>>>

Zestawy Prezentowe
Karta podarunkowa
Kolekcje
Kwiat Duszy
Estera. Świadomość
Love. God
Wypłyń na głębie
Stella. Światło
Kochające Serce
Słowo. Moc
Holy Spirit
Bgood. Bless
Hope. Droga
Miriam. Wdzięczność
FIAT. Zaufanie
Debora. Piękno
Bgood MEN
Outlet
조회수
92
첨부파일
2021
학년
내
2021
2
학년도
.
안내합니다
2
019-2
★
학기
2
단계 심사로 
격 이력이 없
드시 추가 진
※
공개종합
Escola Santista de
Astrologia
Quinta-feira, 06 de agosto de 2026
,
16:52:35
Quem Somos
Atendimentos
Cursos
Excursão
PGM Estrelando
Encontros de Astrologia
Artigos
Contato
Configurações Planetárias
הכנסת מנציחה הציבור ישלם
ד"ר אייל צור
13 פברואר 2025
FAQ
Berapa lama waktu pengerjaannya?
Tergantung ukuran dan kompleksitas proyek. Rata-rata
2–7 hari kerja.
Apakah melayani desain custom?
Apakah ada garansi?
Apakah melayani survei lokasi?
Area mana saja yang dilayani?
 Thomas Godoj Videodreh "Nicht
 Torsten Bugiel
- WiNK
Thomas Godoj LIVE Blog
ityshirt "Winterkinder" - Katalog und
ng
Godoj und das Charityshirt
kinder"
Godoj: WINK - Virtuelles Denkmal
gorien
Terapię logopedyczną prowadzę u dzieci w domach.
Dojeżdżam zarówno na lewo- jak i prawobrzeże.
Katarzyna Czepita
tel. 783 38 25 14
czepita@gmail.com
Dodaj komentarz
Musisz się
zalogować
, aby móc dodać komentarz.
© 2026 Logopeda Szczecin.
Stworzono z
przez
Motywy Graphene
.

<<<

• **Problem to solve**: What is needed is every line from the start of the entries through the line containing "Stworzono z", returned word for word and nothing else.

• **Response for this exercise**:
Zestawy Prezentowe
Karta podarunkowa
Kolekcje
Kwiat Duszy
Estera. Świadomość
Love. God
Wypłyń na głębie
Stella. Światło
Kochające Serce
Słowo. Moc
Holy Spirit
Bgood. Bless
Hope. Droga
Miriam. Wdzięczność
FIAT. Zaufanie
Debora. Piękno
Bgood MEN
Outlet
조회수
92
첨부파일
2021
학년
내
2021
2
학년도
.
안내합니다
2
019-2
★
학기
2
단계 심사로 
격 이력이 없
드시 추가 진
※
공개종합
Escola Santista de
Astrologia
Quinta-feira, 06 de agosto de 2026
,
16:52:35
Quem Somos
Atendimentos
Cursos
Excursão
PGM Estrelando
Encontros de Astrologia
Artigos
Contato
Configurações Planetárias
הכנסת מנציחה הציבור ישלם
ד"ר אייל צור
13 פברואר 2025
FAQ
Berapa lama waktu pengerjaannya?
Tergantung ukuran dan kompleksitas proyek. Rata-rata
2–7 hari kerja.
Apakah melayani desain custom?
Apakah ada garansi?
Apakah melayani survei lokasi?
Area mana saja yang dilayani?
 Thomas Godoj Videodreh "Nicht
 Torsten Bugiel
- WiNK
Thomas Godoj LIVE Blog
ityshirt "Winterkinder" - Katalog und
ng
Godoj und das Charityshirt
kinder"
Godoj: WINK - Virtuelles Denkmal
gorien
Terapię logopedyczną prowadzę u dzieci w domach.
Dojeżdżam zarówno na lewo- jak i prawobrzeże.
Katarzyna Czepita
tel. 783 38 25 14
czepita@gmail.com
Dodaj komentarz
Musisz się
zalogować
, aby móc dodać komentarz.
© 2026 Logopeda Szczecin.
Stworzono z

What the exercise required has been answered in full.